Material provided section start

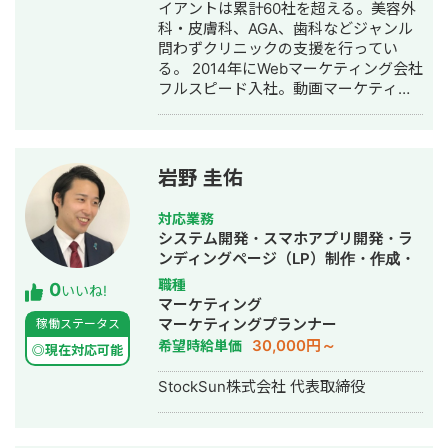
作成・リスティング広告運用代行・オ
イアントは累計60社を超える。美容外
ウンドメディア制作・構築・運用代
科・皮膚科、AGA、歯科などジャンル
行・動画制作・動画編集・営業代行
問わずクリニックの支援を行ってい
る。 2014年にWebマーケティング会社
フルスピード入社。動画マーケティン
グ事業部立ち上げや、PR・SNS・SEO
の部署マネージャーを務める。営業職
として社内MVPを獲得。4年間在籍し
独立。 独立後はフリーランスとなり、
岩野 圭佑
フロントエンドエンジニア兼総合Web
マーケターとして活動。現在はWebコ
対応業務
ンサルティング会社を創設し、法人と
システム開発・スマホアプリ開発・ラ
してStockSunに参画。
ンディングページ（LP）制作・作成・
Youtubeチャンネル運営代行・立ち上
職種
0
いいね!
げ・ECサイト構築・ネットショップ作
マーケティング
成代行・SEO対策・新規事業立上・
マーケティングプランナー
稼働ステータス
SNS運用代行・ホームページ制作・作
30,000円～
希望時給単価
◎現在対応可能
成・リスティング広告運用代行・動画
制作・動画編集
StockSun株式会社 代表取締役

Material provided section end

Work required => Write out each entry exactly as given, but skip the pictures.

Response area =>
作成・リスティング広告運用代行・オ
イアントは累計60社を超える。美容外
ウンドメディア制作・構築・運用代
科・皮膚科、AGA、歯科などジャンル
行・動画制作・動画編集・営業代行
問わずクリニックの支援を行ってい
る。 2014年にWebマーケティング会社
フルスピード入社。動画マーケティン
グ事業部立ち上げや、PR・SNS・SEO
の部署マネージャーを務める。営業職
として社内MVPを獲得。4年間在籍し
独立。 独立後はフリーランスとなり、
岩野 圭佑
フロントエンドエンジニア兼総合Web
マーケターとして活動。現在はWebコ
対応業務
ンサルティング会社を創設し、法人と
システム開発・スマホアプリ開発・ラ
してStockSunに参画。
ンディングページ（LP）制作・作成・
Youtubeチャンネル運営代行・立ち上
職種
0
いいね!
げ・ECサイト構築・ネットショップ作
マーケティング
成代行・SEO対策・新規事業立上・
マーケティングプランナー
稼働ステータス
SNS運用代行・ホームページ制作・作
30,000円～
希望時給単価
◎現在対応可能
成・リスティング広告運用代行・動画
制作・動画編集
StockSun株式会社 代表取締役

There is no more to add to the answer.